● **EXERCISE**
Return nothing but the lines from the one with "ПРОИСШЕСТВИЯ" through the one with "compras saudáveis. Sua saúde e seu bolso" in the data below, word for word and without pictures.

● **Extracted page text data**
——————————

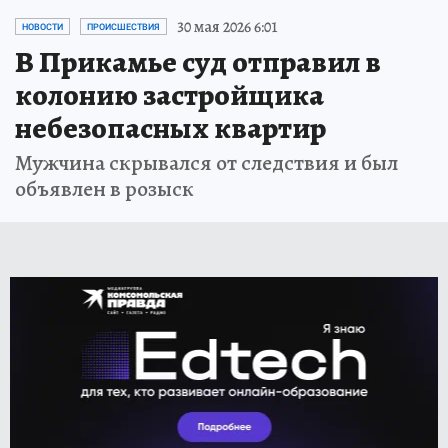
30 мая 2026 6:01
НОВОСТИ
ПРОИСШЕСТВИЯ
В Прикамье суд отправил в
колонию застройщика
небезопасных квартир
Мужчина скрывался от следствия и был
объявлен в розыск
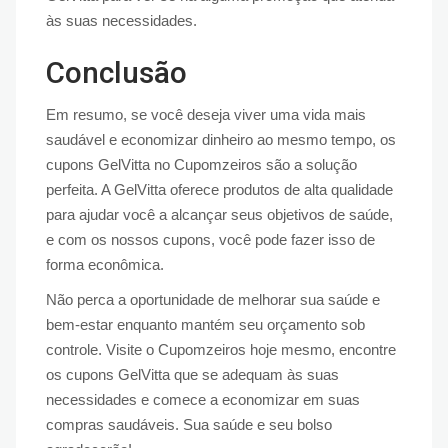
às suas necessidades.
Conclusão
Em resumo, se você deseja viver uma vida mais
saudável e economizar dinheiro ao mesmo tempo, os
cupons GelVitta no Cupomzeiros são a solução
perfeita. A GelVitta oferece produtos de alta qualidade
para ajudar você a alcançar seus objetivos de saúde,
e com os nossos cupons, você pode fazer isso de
forma econômica.
Não perca a oportunidade de melhorar sua saúde e
bem-estar enquanto mantém seu orçamento sob
controle. Visite o Cupomzeiros hoje mesmo, encontre
os cupons GelVitta que se adequam às suas
necessidades e comece a economizar em suas
compras saudáveis. Sua saúde e seu bolso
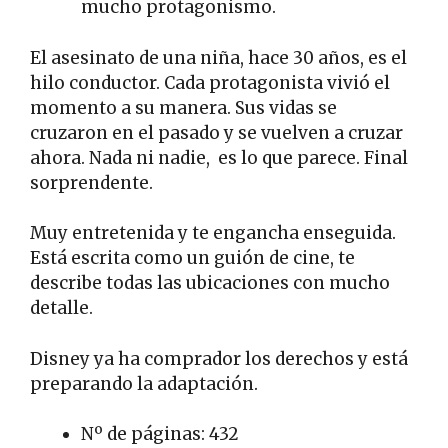
mucho protagonismo.
El asesinato de una niña, hace 30 años, es el
hilo conductor. Cada protagonista vivió el
momento a su manera. Sus vidas se
cruzaron en el pasado y se vuelven a cruzar
ahora. Nada ni nadie, es lo que parece. Final
sorprendente.
Muy entretenida y te engancha enseguida.
Está escrita como un guión de cine, te
describe todas las ubicaciones con mucho
detalle.
Disney ya ha comprador los derechos y está
preparando la adaptación.
Nº de páginas: 432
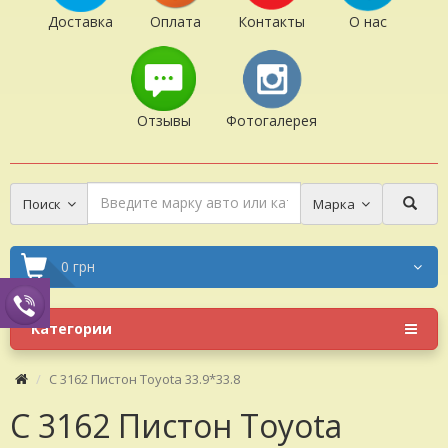
Доставка
Оплата
Контакты
О нас
Отзывы
Фотогалерея
Поиск
Марка
0 грн
Категории
C 3162 Пистон Toyota 33.9*33.8
C 3162 Пистон Toyota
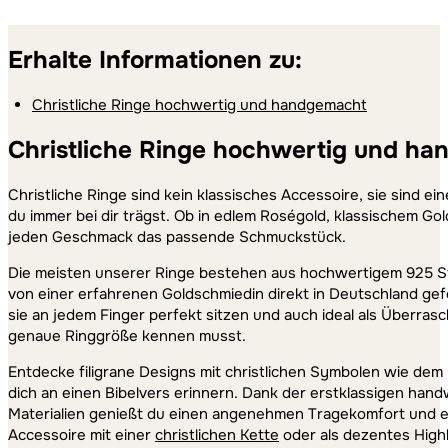
Erhalte Informationen zu:
Christliche Ringe hochwertig und handgemacht
Christliche Ringe hochwertig und h
Christliche Ringe sind kein klassisches Accessoire, sie sind 
du immer bei dir trägst. Ob in edlem Roségold, klassischem Gol
jeden Geschmack das passende Schmuckstück.
Die meisten unserer Ringe bestehen aus hochwertigem 925 Ster
von einer erfahrenen Goldschmiedin direkt in Deutschland gefe
sie an jedem Finger perfekt sitzen und auch ideal als Überra
genaue Ringgröße kennen musst.
Entdecke filigrane Designs mit christlichen Symbolen wie dem
dich an einen Bibelvers erinnern. Dank der erstklassigen ha
Materialien genießt du einen angenehmen Tragekomfort und ein
Accessoire mit einer
christlichen Kette
oder als dezentes Highl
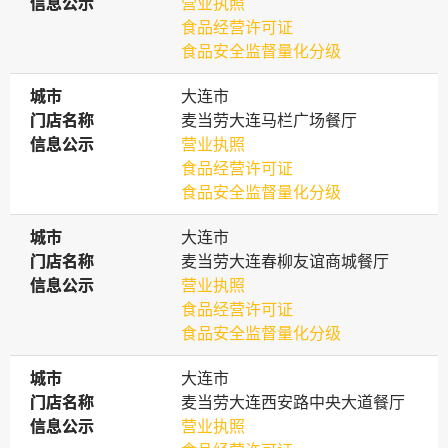
信息公示
信息公示
营业执照
食品经营许可证
食品安全监督量化分级
城市
城市
大连市
门店名称
门店名称
麦当劳大连马栏广场餐厅
信息公示
信息公示
营业执照
食品经营许可证
食品安全监督量化分级
城市
城市
大连市
门店名称
门店名称
麦当劳大连春柳友谊商城餐厅
信息公示
信息公示
营业执照
食品经营许可证
食品安全监督量化分级
城市
城市
大连市
门店名称
门店名称
麦当劳大连西安路中央大道餐厅
信息公示
信息公示
营业执照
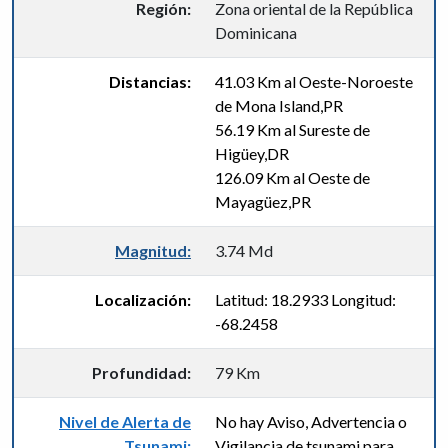
Región:
Zona oriental de la República
Dominicana
Distancias:
41.03 Km al Oeste-Noroeste
de Mona Island,PR
56.19 Km al Sureste de
Higüey,DR
126.09 Km al Oeste de
Mayagüez,PR
Magnitud:
3.74 Md
Localización:
Latitud: 18.2933 Longitud:
-68.2458
Profundidad:
79 Km
Nivel de Alerta de
No hay Aviso, Advertencia o
Tsunami:
Vigilancia de tsunami para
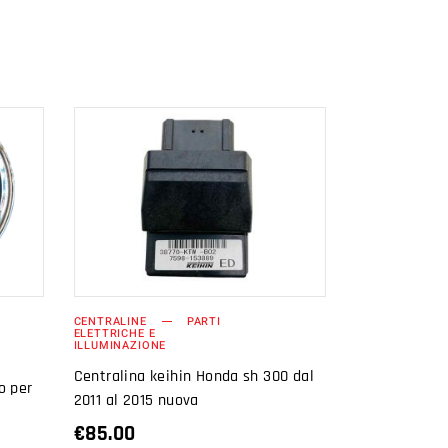
AGGIUNGI AL
CARRELLO
CENTRALINE
PARTI
ELETTRICHE E
ILLUMINAZIONE
Centralina keihin Honda sh 300 dal
o per
2011 al 2015 nuova
€
85.00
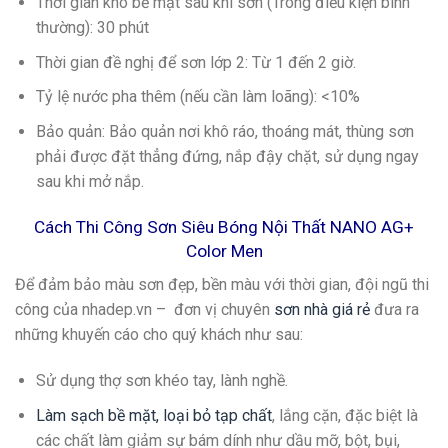
Thời gian khô bề mặt sau khi sơn (Trong điều kiện bình
thường): 30 phút
Thời gian đề nghị để sơn lớp 2: Từ 1 đến 2 giờ.
Tỷ lệ nước pha thêm (nếu cần làm loãng): <10%
Bảo quản: Bảo quản nơi khô ráo, thoáng mát, thùng sơn
phải được đặt thẳng đứng, nắp đậy chặt, sử dụng ngay
sau khi mở nắp.
Cách Thi Công Sơn Siêu Bóng Nội Thất NANO AG+
Color Men
Để đảm bảo màu sơn đẹp, bền màu với thời gian, đội ngũ thi
công của nhadep.vn – đơn vị chuyên
sơn nhà giá rẻ
đưa ra
những khuyến cáo cho quý khách như sau:
Sử dụng thợ sơn khéo tay, lành nghề.
Làm sạch bề mặt, loại bỏ tạp chất
, lắng cặn, đặc biệt là
các chất làm giảm sự bám dính như dầu mỡ, bột, bụi,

——————————

● **SOLUTION**
ПРОИСШЕСТВИЯ
В Прикамье суд отправил в
колонию застройщика
небезопасных квартир
Мужчина скрывался от следствия и был
объявлен в розыск
às suas necessidades.
Conclusão
Em resumo, se você deseja viver uma vida mais
saudável e economizar dinheiro ao mesmo tempo, os
cupons GelVitta no Cupomzeiros são a solução
perfeita. A GelVitta oferece produtos de alta qualidade
para ajudar você a alcançar seus objetivos de saúde,
e com os nossos cupons, você pode fazer isso de
forma econômica.
Não perca a oportunidade de melhorar sua saúde e
bem-estar enquanto mantém seu orçamento sob
controle. Visite o Cupomzeiros hoje mesmo, encontre
os cupons GelVitta que se adequam às suas
necessidades e comece a economizar em suas
compras saudáveis. Sua saúde e seu bolso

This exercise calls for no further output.